Double Olympic medallist Neeraj Chopra, for instance, does. Which is why India’s greatest global sporting icon had swiftly shut down all attempts to malign his Pakistani rival Arshad Nadeem during the Tokyo final in 2021, and why his mother had praised the boy from across the border as her second son after he relegated Neeraj to a silver in Paris three years later.

But when Neeraj invited Arshad to the Neeraj Chopra Classic, a one-of-a-kind global athletics meet that was held in Bengaluru in July, the same adoring public that had put him on a pedestal viciously attacked him as sentiment bubbled over after the Pahalgam terror attack and the cross-border military campaigns that followed it. Things reached a point where Neeraj felt compelled to not just clarify the invitation from one Olympic champion to another but also explain his mother’s comment from the previous year, as an “innocent” woman’s “act of simplicity”.

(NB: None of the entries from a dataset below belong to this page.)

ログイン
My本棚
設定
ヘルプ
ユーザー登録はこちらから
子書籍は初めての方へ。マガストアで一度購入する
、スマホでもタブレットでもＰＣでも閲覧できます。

Last week, these two talismans of track and field – Neeraj is from Khandra village in Haryana and Arshad is from Mian Channu village in Punjab Province roughly 500 km away – clashed once again at the World Championships in Tokyo. Their fates intertwined, the Pakistani finished 10th and the Indian 8th, way below their usual lofty standards.

WHAT’S THE GOAL, REALLY?

Their contest came soon after the Indian and Pakistan cricket teams faced off in Dubai in the T20 Asia Cup — a multilateral tournament in a neutral venue in which they were drawn in the same group; the two teams haven’t played on each other’s soil since 2013 — much to the chagrin of India’s choleric political landscape. Though one would’ve expected the so-called Hindu nationalist Centre to thwart the match, since it had chosen not to intervene, the mantle was picked up by the so-called left-liberal Opposition.

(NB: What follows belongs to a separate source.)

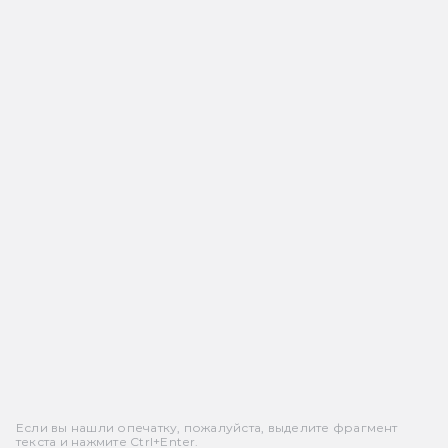
Если вы нашли опечатку, пожалуйста, выделите фрагмент
текста и нажмите Ctrl+Enter.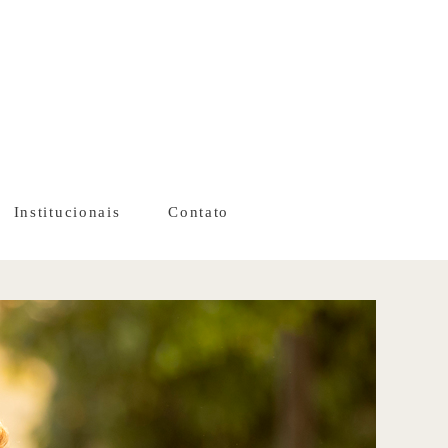
Institucionais
Contato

Some social commentators waxed eloquent about how, though they normally support the notion that sport and politics should be kept apart, this clash somehow felt different. Or, to get this straight, their disagreement with the powers that be was greater than their otherwise principled stand on the sanctity of sport.

As if to make up for the fact that the match was indeed played, once India won on a canter, captain Suryakumar Yadav refused to shake hands with his Pakistani counterpart Salman Agha. He then dedicated the victory to Sindoor, the military operation carried out by India in response to the Pahalgam attack. A few days later, when India beat Pakistan a second time in the same tournament, there were no handshakes again. The skipper’s actions were a rare closing of the loop on sport as a dividing rather than unifying force. A strange cocktail of soft and hard power, served on the menu as Sign of the Times.

The US and China used ping-pong diplomacy in the early 1970s to rekindle ties between the two countries. Multiple leaders from India and Pakistan employed cricket to try and mend the relationship — in 1987, Zia-ul-Haq visited Jaipur during a Test match; in 2004, Atal Bihari Vajpayee gave the nod to a bilateral Friendship Series after a 14-year break; and in 2011, Yusuf Raza Gilani and Manmohan Singh watched the India vs Pakistan World Cup semi-final at Mohali.

But the events of the last fortnight have taken us far away from the glorious idea of the Sporting Spirit, manifesting the Orwellian theory that sport is just “war minus the shooting”. Jesse Owens and Luz Long, both long gone from this earth, would not approve.